:: Task description ::
Would you transcribe only the lines below, from the one containing "radio holdovers have" through the end of the material, exactly and with no pictures?

:: Exercise materials ::
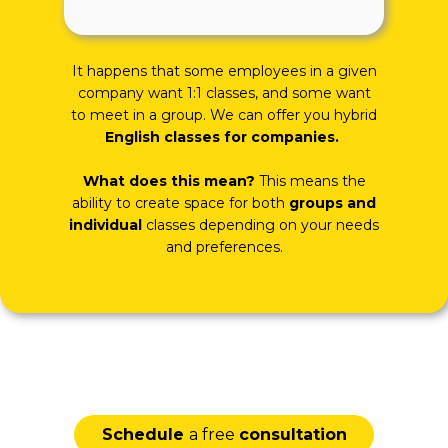
It happens that some employees in a given
company want 1:1 classes, and some want
to meet in a group. We can offer you hybrid
English classes for companies.
What does this mean?
This means the
ability to create space for both
groups and
individual
classes depending on your needs
and preferences.
Schedule
a free
consultation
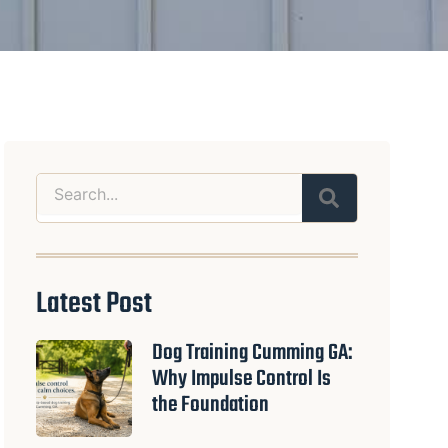
Search
Latest Post
Dog Training Cumming GA:
Why Impulse Control Is
the Foundation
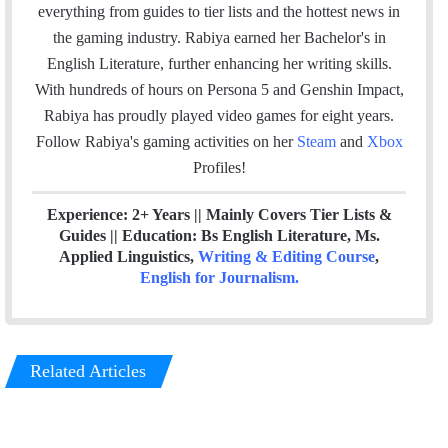
i
e
t
k
a
everything from guides to tier lists and the hottest news in
l
b
t
e
m
the gaming industry. Rabiya earned her Bachelor's in
o
e
d
English Literature, further enhancing her writing skills.
o
r
I
With hundreds of hours on Persona 5 and Genshin Impact,
k
n
Rabiya has proudly played video games for eight years.
Follow Rabiya's gaming activities on her
Steam
and
Xbox
Profiles!
Experience: 2+ Years || Mainly Covers Tier Lists &
Guides || Education: Bs English Literature, Ms.
Applied Linguistics,
Writing & Editing Course
,
English for Journalism
.
Related Articles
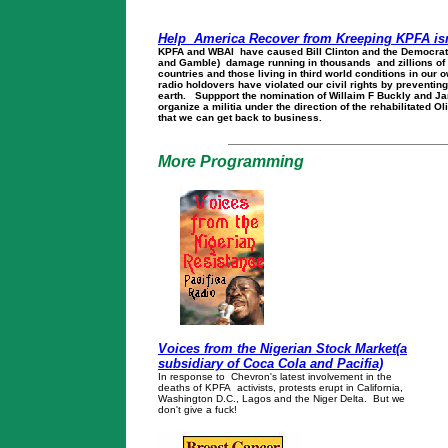
Help America Recover from Kreeping KPFA is
KPFA and WBAI have caused Bill Clinton and the Democrati
and Gamble) damage running in thousands and zillions of do
countries and those living in third world conditions in our 
radio holdovers have violated our civil rights by preventing
earth. Suppport the nomination of Willaim F Buckly and J
organize a militia under the direction of the rehabilitated O
that we can get back to business.
More Programming
Voices from the Nigerian Stock Market(a
subsidiary of Coca Cola and Pacifia)
In response to Chevron's latest involvement in the
deaths of KPFA activists, protests erupt in California,
Washington D.C., Lagos and the Niger Delta. But we
don't give a fuck!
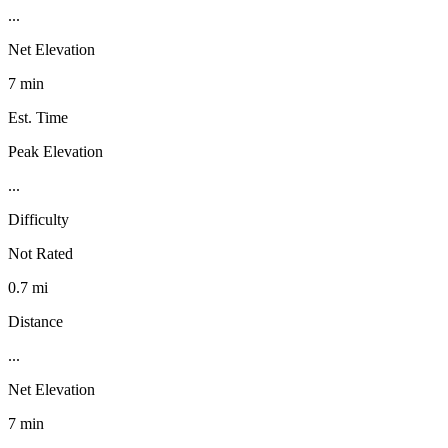
...
Net Elevation
7 min
Est. Time
Peak Elevation
...
Difficulty
Not Rated
0.7 mi
Distance
...
Net Elevation
7 min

:: Result for this exercise ::
radio holdovers have violated our civil rights by preventing
earth. Suppport the nomination of Willaim F Buckly and J
organize a militia under the direction of the rehabilitated O
that we can get back to business.
More Programming
Voices from the Nigerian Stock Market(a
subsidiary of Coca Cola and Pacifia)
In response to Chevron's latest involvement in the
deaths of KPFA activists, protests erupt in California,
Washington D.C., Lagos and the Niger Delta. But we
don't give a fuck!
...
Net Elevation
7 min
Est. Time
Peak Elevation
...
Difficulty
Not Rated
0.7 mi
Distance
...
Net Elevation
7 min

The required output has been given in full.